Quelles seraient les conséquences pour les citoyens d'une telle stagnation économique " à la japonaise" ?

Les conséquences sur le marché du travail sont malheureusement claires : qui dit peu de croissance, dit faibles créations, voire destructions, d’emplois et donc montée du chômage. Et côté finances publiques, cela conduit mécaniquement à des surcroits de dépenses, notamment dans le champ social, et à une faiblesse des recettes. Cela rend donc encore plus difficile le rétablissement des finances publiques.

Côté réformes, l’impact est a priori ambigu. D’un côté, cette faiblesse de l’activité et la hausse du chômage soulignent l’urgence d’entreprendre des réformes ambitieuses. Mais de l’autre, en réduisant les marges budgétaires du gouvernement, elles limitent les mesures d’accompagnement qui pourraient être prises pour mieux faire accepter les réformes.

Dans le cadre de l'économie française, Pierre Moscovici a reconnu jeudi 4 avril que la croissance pourrait être de 0,1% seulement en 2013. Outre la zone euro, combien de temps pourrait durer cette stagnation dans l'hexagone ?

L’économie française est à l’arrêt depuis maintenant près de deux ans, avec une croissance en moyenne nulle sur les sept derniers trimestres. Et, au vu des derniers indicateurs disponibles (consommation des ménages, production industrielle, enquêtes de conjoncture), l’année 2013 serait une année blanche comme 2012. Cette faiblesse de l’activité s’explique non seulement par l’ajustement des finances publiques, en France comme chez ses principaux partenaires, mais aussi par un handicap de compétitivité.

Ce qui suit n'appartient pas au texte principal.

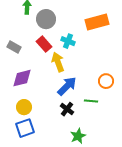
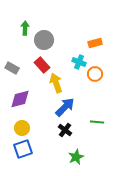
orange rectangle: (97, 22) -> (95, 43), size x0.6
cyan cross: (68, 41) -> (79, 62), moved
orange circle: (106, 81) -> (95, 74), moved
green line: (91, 101) -> (97, 122), moved

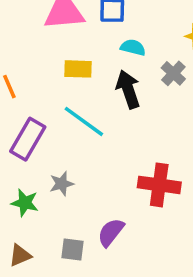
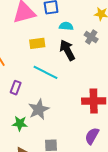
purple rectangle: (28, 139) -> (16, 88), size x0.6
gray star: (62, 184) -> (39, 109), size x1.5
purple semicircle: (111, 232) -> (92, 136), moved

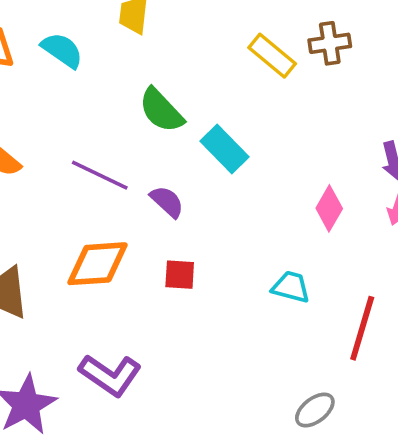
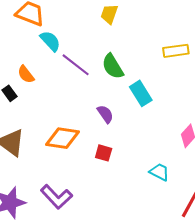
cyan semicircle: (62, 50) -> (50, 41), moved
yellow rectangle: (272, 56) -> (176, 51), turned -60
purple line: (100, 175) -> (76, 65), moved

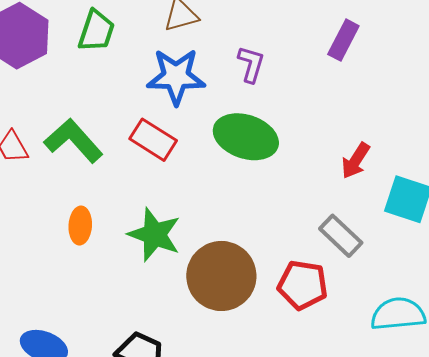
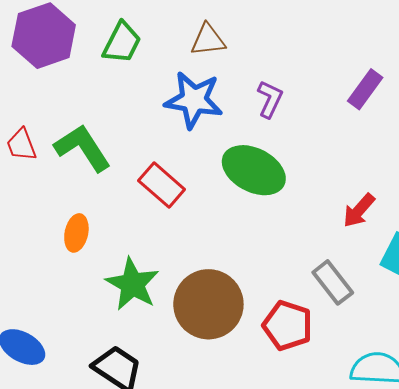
red rectangle: (153, 140) -> (162, 185), moved
green star: (154, 235) -> (132, 284), moved

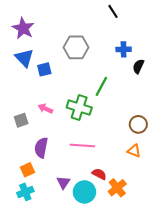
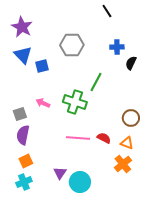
purple semicircle: (41, 148) -> (23, 135), moved
red semicircle: (99, 174) -> (104, 138), moved
orange cross: (117, 188) -> (123, 164), moved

La correction des excès d’endettement passés, comme on s’en rend bien compte aujourd’hui, prend du temps. Ces facteurs vont donc durablement peser sur l’activité. Ils maintiendraient ainsi la croissance française sous le rythme de 2 % par an qui semblait la norme avant crise, la ramenant probablement autour de 1,5 % à l’horizon 2015-2020 après un redémarrage, timide et progressif, à partir du second semestre 2013.

Mais dire combien d’années, la croissance française sera affaiblie est difficile car cela dépend de plusieurs facteurs difficilement prévisibles :

  • à quelle vitesse les pays assainiront-ils leurs finances publiques ?

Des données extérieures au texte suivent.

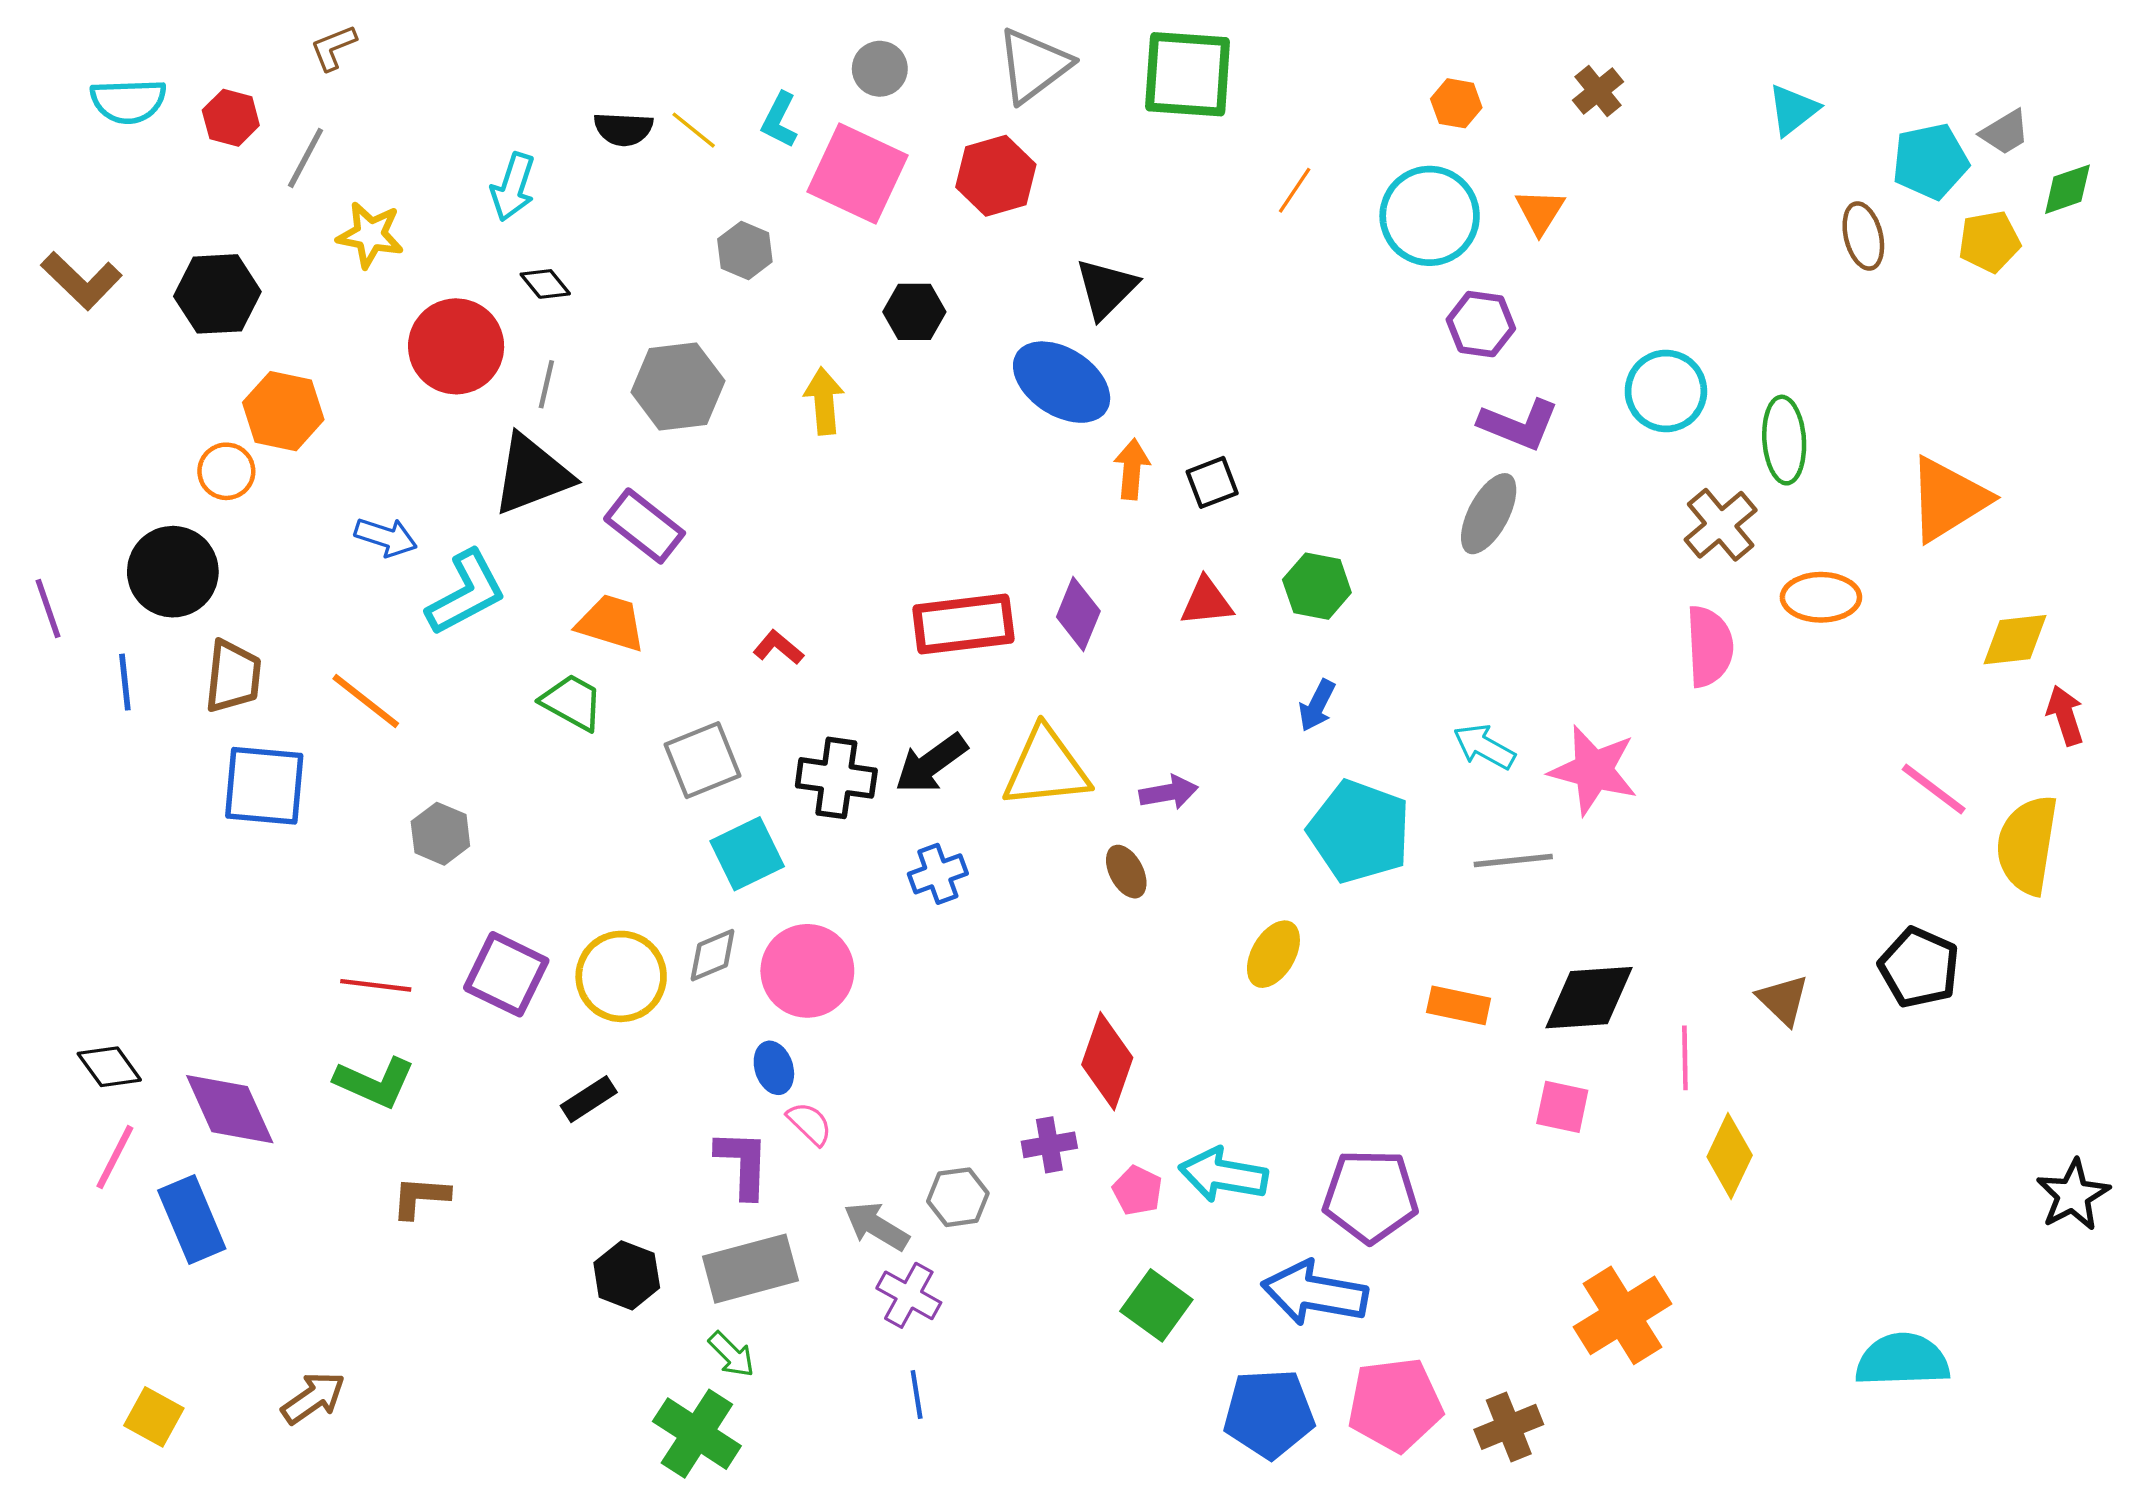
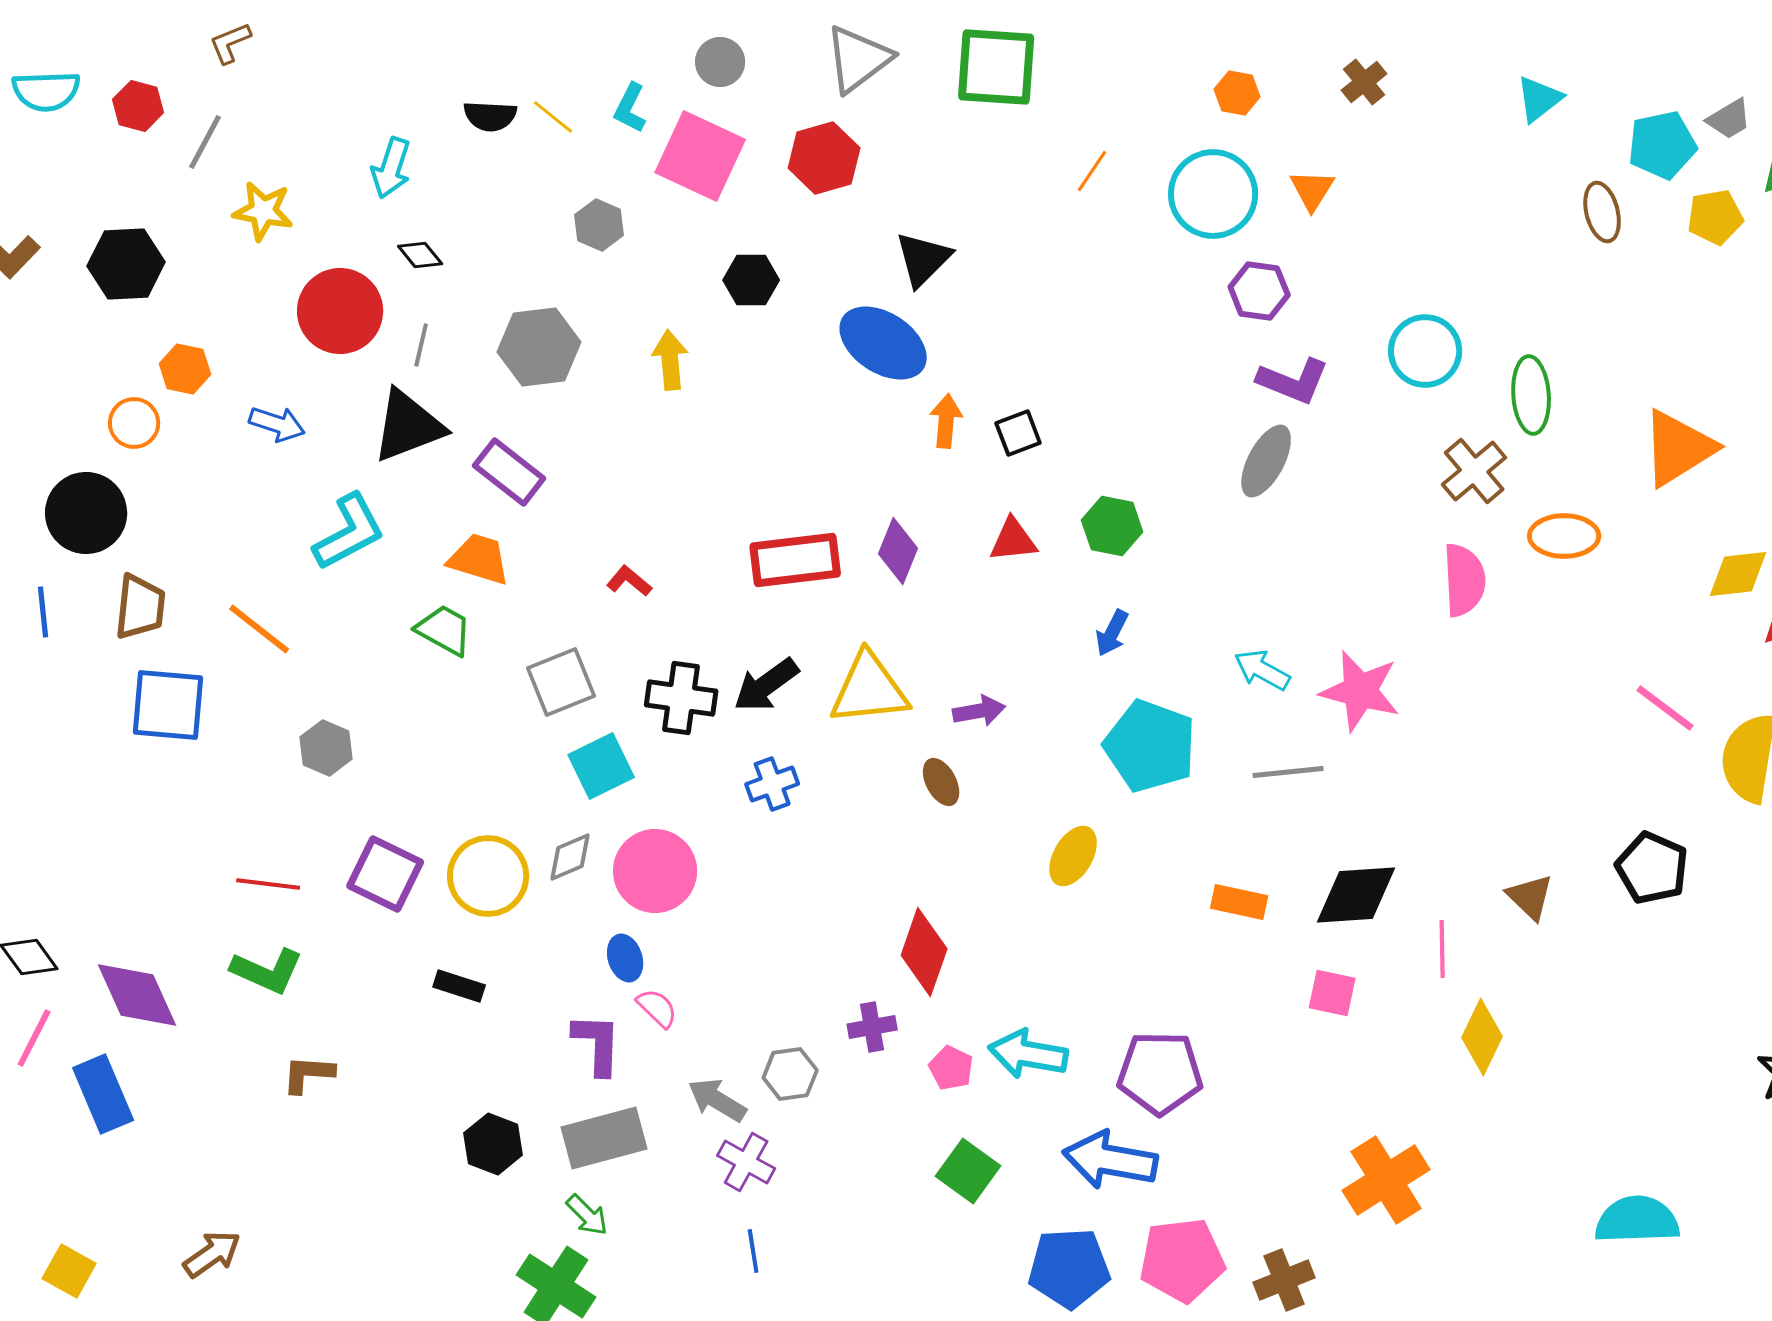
orange hexagon: (283, 411) -> (185, 369), size x0.7
blue arrow: (386, 537) -> (277, 424), moved
black rectangle: (589, 1099) -> (459, 986), turned 51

  • à quel rythme les réformes structurelles seront-elles mises en œuvre et dans combien de temps produiront-elles leurs effets sur le potentiel de croissance ?

  • quand reviendra la confiance qui permettra au redémarrage économique de s’amorcer, rendant l’ajustement plus aisé ?

Néanmoins, cette situation diffère sensiblement de la situation japonaise des 20 dernières années, caractérisée par un taux de croissance moyen inférieur à 1 % par an et une inflation en moyenne nulle.

Les entreprises françaises seront-elles de plus en plus contraintes d'aller chercher de la croissance hors de France au cours de cette décennie ? Sur quels relais de croissance pourront-elles compter ?

Il faut bien garder à l’esprit que les entreprises françaises n’ont pas attendu la crise pour saisir des opportunités à l’international. Ainsi, les exportations représentent plus du quart du PIB français, la France est le 6ème exportateur mondial et les grands groupes du CAC40 réalisent la majeure partie de leurs chiffres d’affaires à l’étranger.

Mais se tourner directement vers l’international n’est pas forcément une possibilité pour toutes les entreprises, soit de par la nature de leur activité, soit parce qu’elles n’ont pas les reins assez solides pour le faire seules ; elles ne peuvent donc l’envisager qu’en accompagnement des groupes. Et il ne faut pas oublier qu’une plus grande ouverture sur l’extérieur peut certes apporter un surcroit de croissance, notamment dans le contexte actuel, mais peut également être source d’une plus grande volatilité de l’activité, comme l’ont illustré le Japon et l’Allemagne en 2008-2009.